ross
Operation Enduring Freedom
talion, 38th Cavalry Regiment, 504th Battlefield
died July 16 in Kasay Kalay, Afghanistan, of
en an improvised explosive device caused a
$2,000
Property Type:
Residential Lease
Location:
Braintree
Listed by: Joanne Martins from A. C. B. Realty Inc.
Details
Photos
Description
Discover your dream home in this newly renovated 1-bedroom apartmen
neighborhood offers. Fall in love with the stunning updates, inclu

* * *

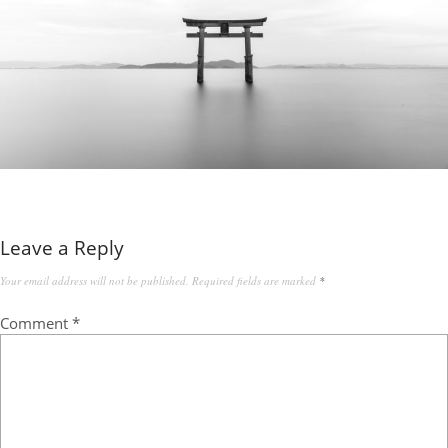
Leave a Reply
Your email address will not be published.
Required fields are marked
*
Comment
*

--

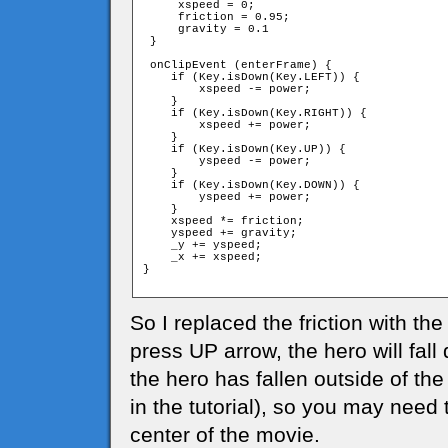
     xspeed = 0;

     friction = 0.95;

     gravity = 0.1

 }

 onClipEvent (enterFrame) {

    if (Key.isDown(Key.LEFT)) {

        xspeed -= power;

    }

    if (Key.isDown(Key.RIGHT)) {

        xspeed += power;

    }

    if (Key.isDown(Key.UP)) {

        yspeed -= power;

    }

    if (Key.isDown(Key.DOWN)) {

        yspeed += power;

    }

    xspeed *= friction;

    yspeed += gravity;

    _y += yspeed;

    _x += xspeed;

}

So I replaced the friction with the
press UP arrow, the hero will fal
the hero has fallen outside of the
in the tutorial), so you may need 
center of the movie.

(Instructions to follow):
Among the lines of the data, which ones contain the word "friction"? Show them.

(Task output):
     friction = 0.95;
    xspeed *= friction;
So I replaced the friction with the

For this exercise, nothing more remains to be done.